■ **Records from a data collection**
+++++

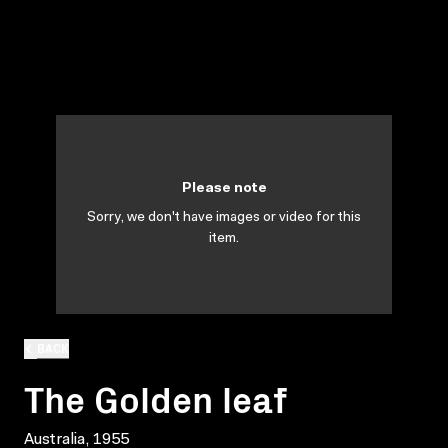
Please note
Sorry, we don't have images or video for this
item.
BACK
The Golden leaf
Australia, 1955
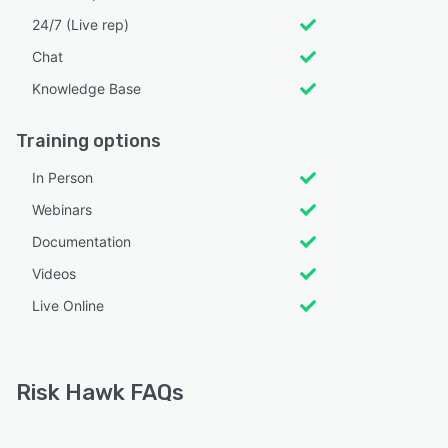
24/7 (Live rep)
Chat
Knowledge Base
Training options
In Person
Webinars
Documentation
Videos
Live Online
Risk Hawk FAQs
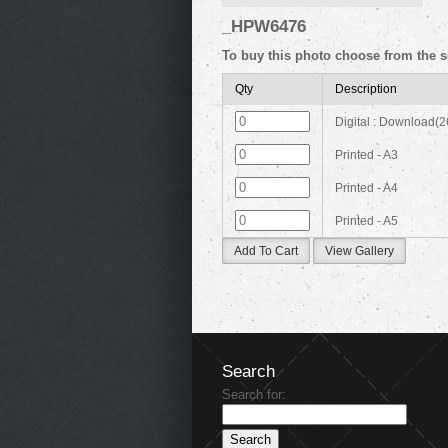
_HPW6476
To buy this photo choose from the s
Qty
Description
Digital : Download(
Printed - A3
Printed - A4
Printed - A5
Add To Cart
View Gallery
Search
Search for:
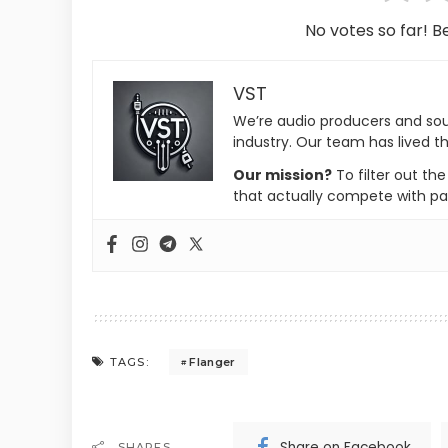
No votes so far! Be
VST
We’re audio producers and so
industry. Our team has lived th
Our mission?
To filter out th
that actually compete with pa
Flanger
TAGS:
Share on Facebook
SHARES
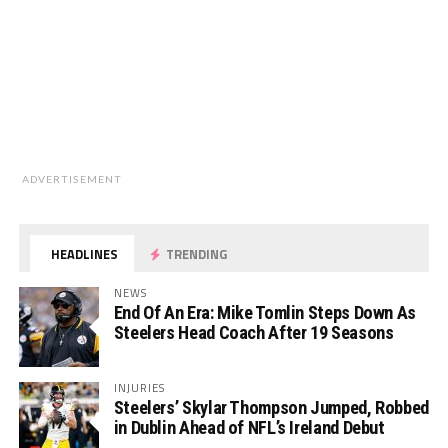
ADVERTISEMENT
HEADLINES
TRENDING
NEWS
End Of An Era: Mike Tomlin Steps Down As
Steelers Head Coach After 19 Seasons
INJURIES
Steelers’ Skylar Thompson Jumped, Robbed
in Dublin Ahead of NFL’s Ireland Debut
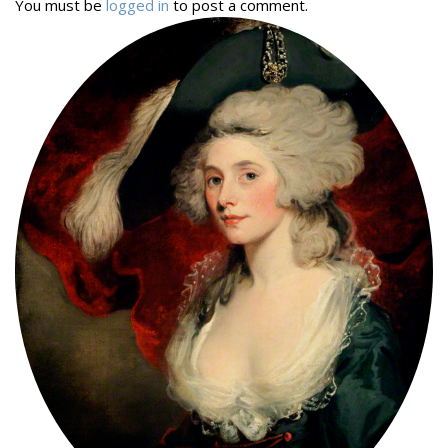
You must be
logged in
to post a comment.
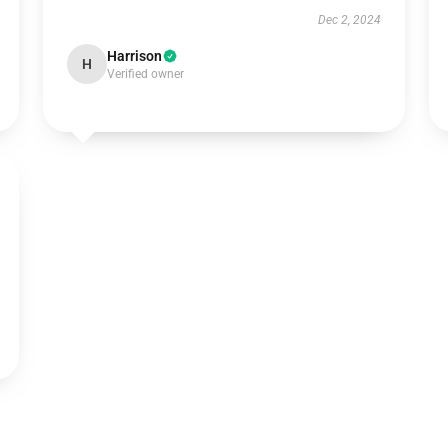
Dec 2, 2024
Harrison
H
Verified owner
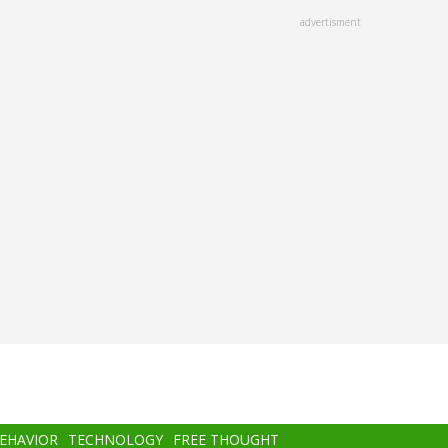
advertisment
BEHAVIOR
TECHNOLOGY
FREE THOUGHT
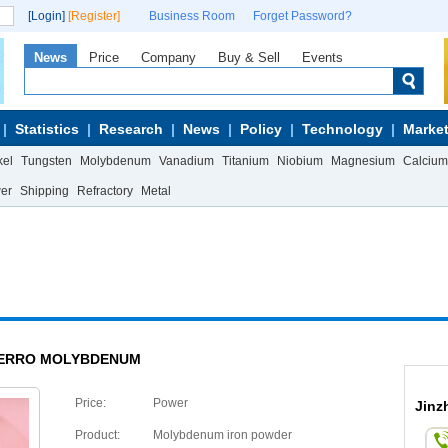
[Login]
[Register]
Business Room
Forget Password?
News
Price
Company
Buy & Sell
Events
Statistics
Research
News
Policy
Technology
Market
kel
Tungsten
Molybdenum
Vanadium
Titanium
Niobium
Magnesium
Calcium
wer
Shipping
Refractory
Metal
ERRO MOLYBDENUM
Price:
Power
Jinz
Product:
Molybdenum iron powder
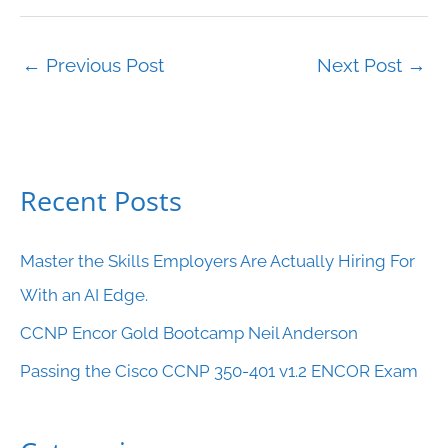
←
Previous Post
Next Post
→
Recent Posts
C
a
Master the Skills Employers Are Actually Hiring For
t
With an AI Edge.
e
CCNP Encor Gold Bootcamp Neil Anderson
g
o
Passing the Cisco CCNP 350-401 v1.2 ENCOR Exam
r
i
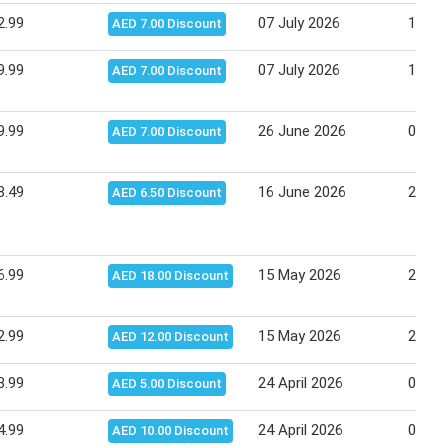
2.99
07 July 2026
16 Ju
AED 7.00 Discount
9.99
07 July 2026
16 Ju
AED 7.00 Discount
9.99
26 June 2026
06 Ju
AED 7.00 Discount
8.49
16 June 2026
25 Ju
AED 6.50 Discount
6.99
15 May 2026
25 Ma
AED 18.00 Discount
2.99
15 May 2026
25 Ma
AED 12.00 Discount
3.99
24 April 2026
04 Ma
AED 5.00 Discount
4.99
24 April 2026
04 Ma
AED 10.00 Discount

+++++

■ **Exercise**
Print every entry exactly. Pictures are not part of the copy.

■ **Task answer**
Please note
Sorry, we don't have images or video for this
item.
BACK
The Golden leaf
Australia, 1955
24/7 (Live rep)
Chat
Knowledge Base
Training options
In Person
Webinars
Documentation
Videos
Live Online
Risk Hawk FAQs
_HPW6476
To buy this photo choose from the s
Qty
Description
Digital : Download(
Printed - A3
Printed - A4
Printed - A5
Add To Cart
View Gallery
Search
Search for:
No votes so far! Be
VST
We’re audio producers and so
industry. Our team has lived th
Our mission?
To filter out th
that actually compete with pa
Flanger
TAGS:
Share on Facebook
SHARES
ADVERTISEMENT
HEADLINES
TRENDING
NEWS
End Of An Era: Mike Tomlin Steps Down As
Steelers Head Coach After 19 Seasons
INJURIES
Steelers’ Skylar Thompson Jumped, Robbed
in Dublin Ahead of NFL’s Ireland Debut
You must be
logged in
to post a comment.
Dec 2, 2024
Harrison
H
Verified owner
advertisment
BEHAVIOR
TECHNOLOGY
FREE THOUGHT
[Login]
[Register]
Business Room
Forget Password?
News
Price
Company
Buy & Sell
Events
Statistics
Research
News
Policy
Technology
Market
kel
Tungsten
Molybdenum
Vanadium
Titanium
Niobium
Magnesium
Calcium
wer
Shipping
Refractory
Metal
ERRO MOLYBDENUM
Price:
Power
Jinz
Product:
Molybdenum iron powder
←
Previous Post
Next Post
→
Recent Posts
C
a
Master the Skills Employers Are Actually Hiring For
t
With an AI Edge.
e
CCNP Encor Gold Bootcamp Neil Anderson
g
o
Passing the Cisco CCNP 350-401 v1.2 ENCOR Exam
r
i
2.99
07 July 2026
16 Ju
AED 7.00 Discount
9.99
07 July 2026
16 Ju
AED 7.00 Discount
9.99
26 June 2026
06 Ju
AED 7.00 Discount
8.49
16 June 2026
25 Ju
AED 6.50 Discount
6.99
15 May 2026
25 Ma
AED 18.00 Discount
2.99
15 May 2026
25 Ma
AED 12.00 Discount
3.99
24 April 2026
04 Ma
AED 5.00 Discount
4.99
24 April 2026
04 Ma
AED 10.00 Discount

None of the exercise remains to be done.